[swift-users] Why does Array subscript fail at runtime?

Jeff Kelley slaunchaman at gmail.com
Wed Jul 20 23:33:35 CDT 2016


If I’m not mistaken, the main reason for Swift arrays being unsafe in this way is for performance. Checking each subscript would be expensive in a large loop; it’s much more performant to loop from the array’s start index to its end index.


Jeff Kelley

SlaunchaMan at gmail.com | @SlaunchaMan <https://twitter.com/SlaunchaMan> | jeffkelley.org <http://jeffkelley.org/>
> On Jul 20, 2016, at 9:07 PM, H. Kofi Gumbs via swift-users <swift-users at swift.org> wrote:
> 
> Hello Swift community,
> 
> Here's a philosophy I've struggled with since I started learning Swift. In general, it seems that failable function calls return `Optional`s; however, `Array`s violate this rule by failing fast at runtime.
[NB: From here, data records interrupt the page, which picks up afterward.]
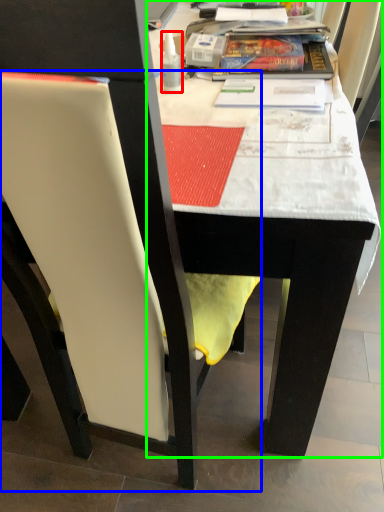 Question: Estimate the real-world distances between objects in this image. Which object is closer to bottle (highlighted by a red box), chair (highlighted by a blue box) or table (highlighted by a green box)?

Choices:
 (A) chair
 (B) table

Answer: (B) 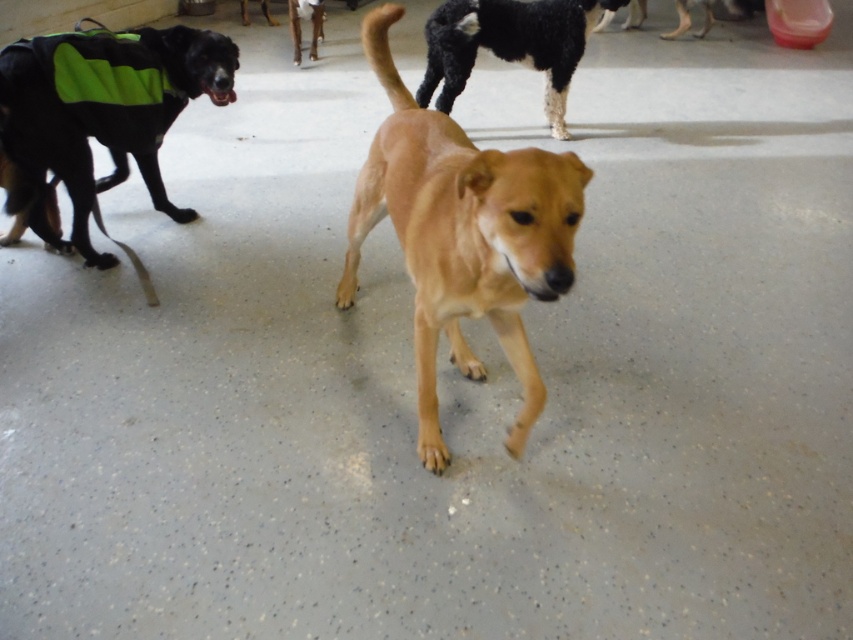 Question: Which of the following is the closest to the observer?

Choices:
 (A) green reflective vest at left
 (B) golden fur dog at center

Answer: (B)

Question: Considering the relative positions of black fuzzy dog at upper center and brown matte dog at center in the image provided, where is black fuzzy dog at upper center located with respect to brown matte dog at center?

Choices:
 (A) below
 (B) above

Answer: (A)

Question: Which point appears closest to the camera in this image?

Choices:
 (A) (48, 44)
 (B) (311, 12)
 (C) (451, 218)
 (D) (495, 42)

Answer: (C)

Question: Which of the following is the farthest from the observer?

Choices:
 (A) brown matte dog at center
 (B) black fuzzy dog at upper center
 (C) green reflective vest at left

Answer: (A)

Question: Can you confirm if golden fur dog at center is thinner than green reflective vest at left?

Choices:
 (A) no
 (B) yes

Answer: (B)

Question: Is the position of golden fur dog at center less distant than that of brown matte dog at center?

Choices:
 (A) no
 (B) yes

Answer: (B) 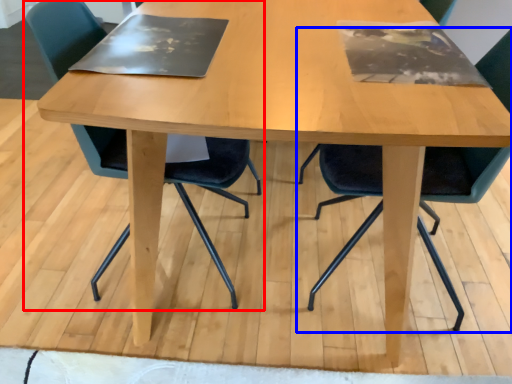 Question: Which point is further to the camera, chair (highlighted by a red box) or chair (highlighted by a blue box)?

Choices:
 (A) chair
 (B) chair

Answer: (A) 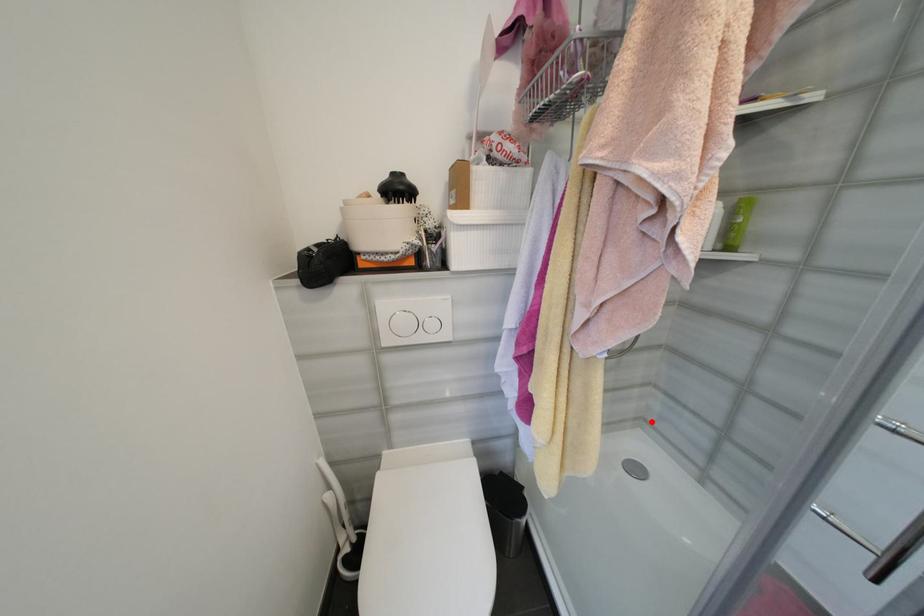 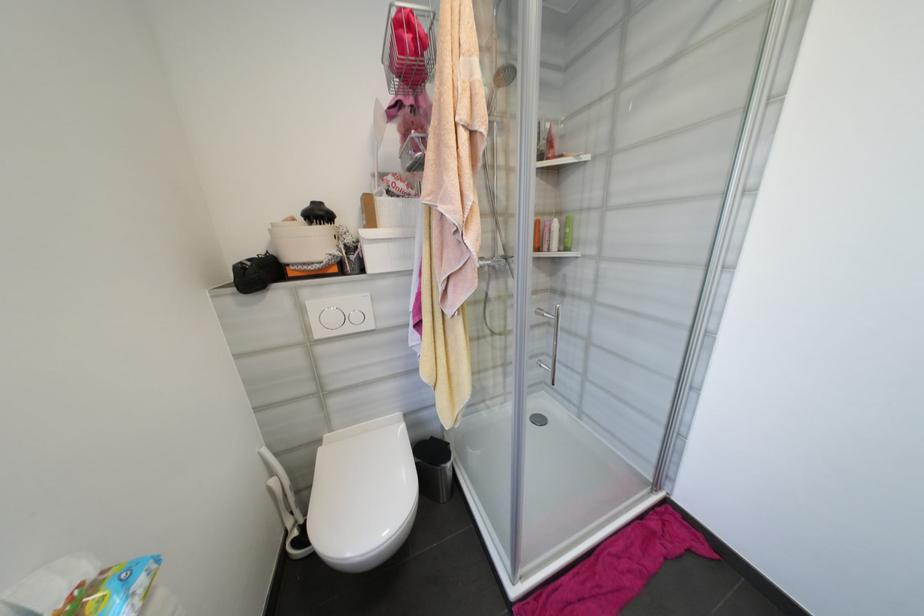 Find the pixel in the second image that matches the highlighted location in the first image.

(552, 384) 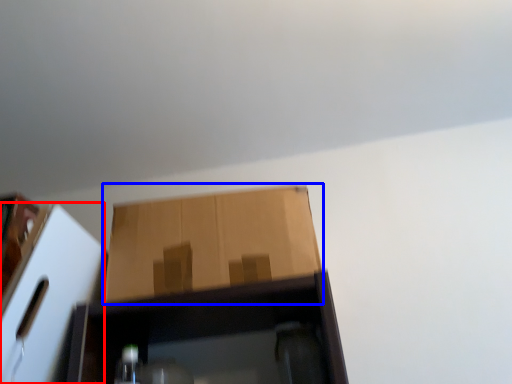 Question: Which point is further to the camera, cardboard box (highlighted by a red box) or cardboard box (highlighted by a blue box)?

Choices:
 (A) cardboard box
 (B) cardboard box

Answer: (B) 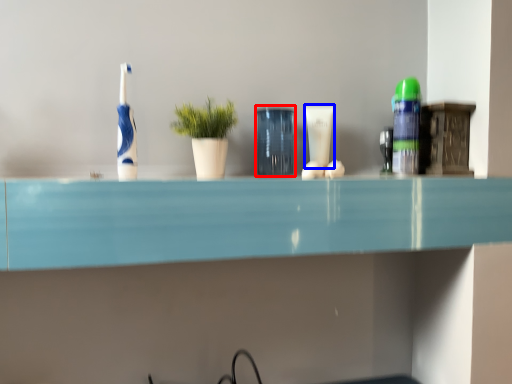 Question: Which point is closer to the camera, glass vase (highlighted by a red box) or toiletry (highlighted by a blue box)?

Choices:
 (A) glass vase
 (B) toiletry

Answer: (A) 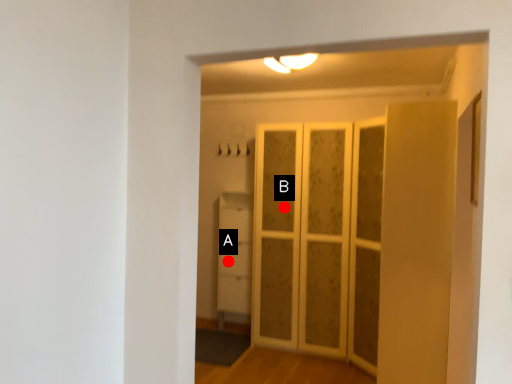 Question: Two points are circled on the image, labeled by A and B beside each circle. Which point is closer to the camera?

Choices:
 (A) A is closer
 (B) B is closer

Answer: (B) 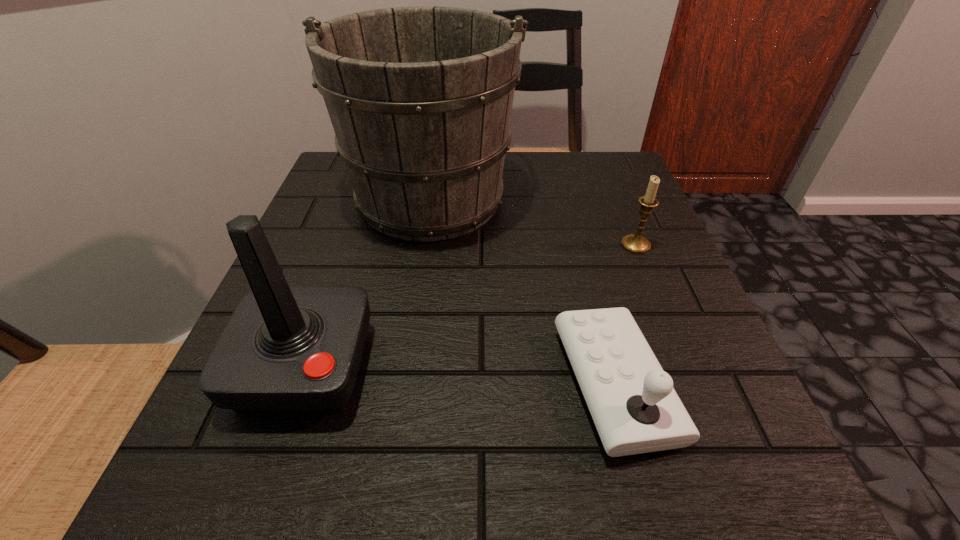 In order to click on vacant point located between the taller joystick and the tallest object in this screenshot , I will do `click(368, 281)`.

Where is `vacant space that's between the shorter joystick and the second tallest object`? The image size is (960, 540). vacant space that's between the shorter joystick and the second tallest object is located at coordinates (460, 375).

The image size is (960, 540). What are the coordinates of `vacant region between the bucket and the taller joystick` in the screenshot? It's located at (368, 281).

Where is `vacant area that lies between the rightmost object and the left joystick`? vacant area that lies between the rightmost object and the left joystick is located at coordinates (470, 306).

Locate which object ranks third in proximity to the taller joystick. Please provide its 2D coordinates. Your answer should be formatted as a tuple, i.e. [(x, y)], where the tuple contains the x and y coordinates of a point satisfying the conditions above.

[(638, 244)]

Point out which object is positioned as the second nearest to the left joystick. Please provide its 2D coordinates. Your answer should be formatted as a tuple, i.e. [(x, y)], where the tuple contains the x and y coordinates of a point satisfying the conditions above.

[(631, 399)] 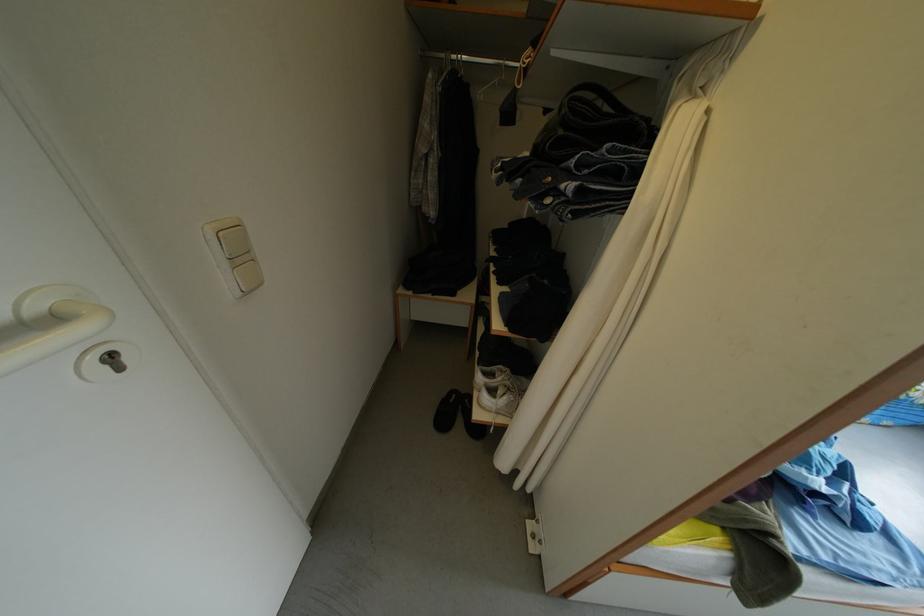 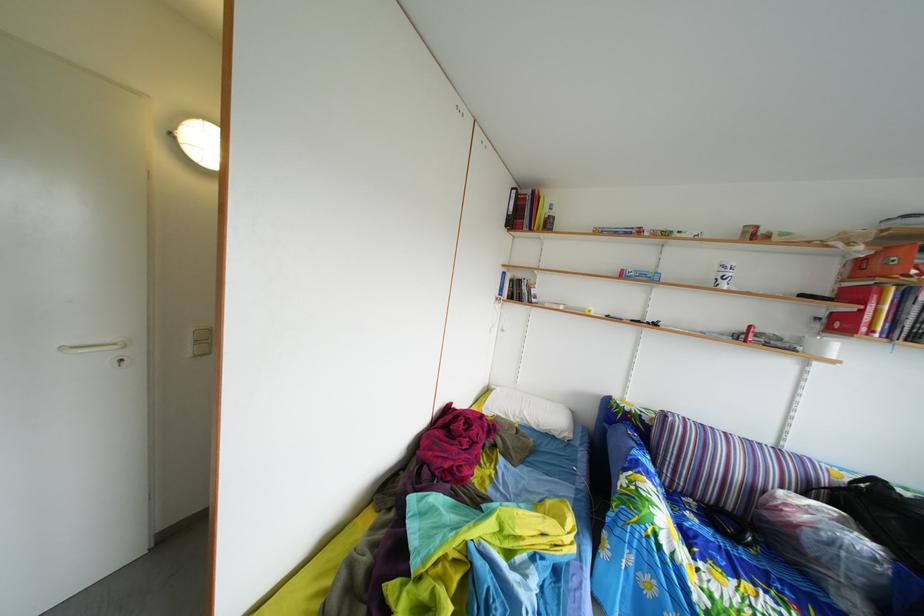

I understand that subscripts can't throw, so the only way to fail fast is to do so at runtime. I also realize that there are many implementations of the `array[safe: index]` that I could choose to use instead. However, I do not understand why the default behavior is still to fail at runtime. Especially given how they are often introduced as a beginner-friendly data structure. Am I missing some language philosophy or major decision?